What are the 7 Deadly Sins and Why Should we care?

I am no saint.  Most days I find my struggles are so profane and well, human. I don’t want to yell when I am angry at my child.  I don’t want to start smoking again even when provoked by life.  I don’t want spend frivolously, and compulsively, on books or clothes.  I want to be more generous. To be less envious of the success of others.  To respond in love and hopefulness rather than “expect” someone to live up to the low opinion I have of them.  I’m just being honest here.  Life is a struggle!

My children asked the other day if “to lie” was a sin.  “What about to murder?” they asked.  What are the seven deadly sins, they wanted to know?

The only thing that I could remember in the moment was Sloth, probably because I struggle with laziness and lack of motivation at-home.   I struggle to do things that don’t interest me much, like laundry and other forms of housework; to train the dog even though it would make our lives so much better; to be consistent with my kids — book reading before computer, keep your room picked up, clean up after yourself!  I find it easier to just do it myself, than hassle with teaching the kids.

But somehow I could work in the garden all day long, in the burning sunshine, because it doesn’t feel like work.  I could pull a thousand weeds.  Or draw with my kids. 

I might write all day because it feels so wonderful to place one word in front of the other, in a way that I choose.  But sweep, mop, pick up and put away?  I’m loathe to do those things.

I could not remember what the Seven were, so I looked it up.

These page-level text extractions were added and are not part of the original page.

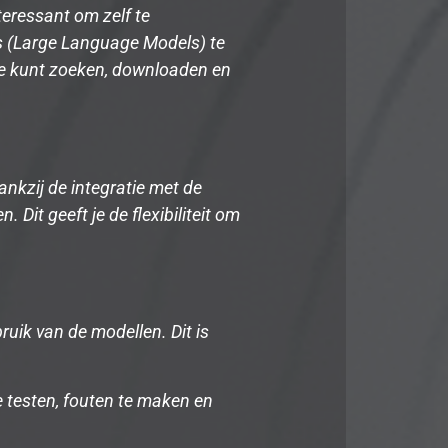
nteressant om zelf te
s (Large Language Models) te
e kunt zoeken, downloaden en
nkzij de integratie met de
Dit geeft je de flexibiliteit om
ruik van de modellen. Dit is
e testen, fouten te maken en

The Catholic church believes the Seven Sins are:

  1. Pride (or Vanity) is an excessive belief in our own abilities that gets in the way of our ability to recognize and experience the grace of God. Humility is seeing ourselves as we really are and not comparing ourselves to others.
  2. Envy is the desire for someone’s status, abilities, or life situation.  Generosity is letting others get the credit or praise. It is giving without having expectations of the other person. It is love which actively seeks the good of others for their sake. Envy resents the good others receive or even might receive. Envy is almost indistinguishable from pride at times.
  3. Gluttony is consumption of more than what you need, of anything really.
  4. Lust is a craving for the pleasures of the body above knowing and craving God.
  5. Anger (or Wrath) is the person who spurns love and opts instead for fury.   Its opposite, Kindness, is tender, patient and compassionate.
  6. Greed (Avarice or Covetousness) is the desire for material wealth or gain, ignoring the realm of the spiritual.
  7. Sloth is avoiding physical or spiritual work.

Of course there is no “list” of seven in the Bible, though each of these are there in one form or another  If we truly understood how these qualities make us who we are, perhaps we would understand ourselves better and more importantly our effect on others.

I know this. Sin in our lives deadens our spiritual senses and we become slower to respond to God.  And then eventually we drift into complacency, apathy and even disbelief.

And the sad thing is that I am guilty.  Guilty of this and more.  Aren’t we all?

The good news is that the Grace of God offers me hope that not in my strength but with the power of the Holy Spirit I can forgive myself and I am forgiven.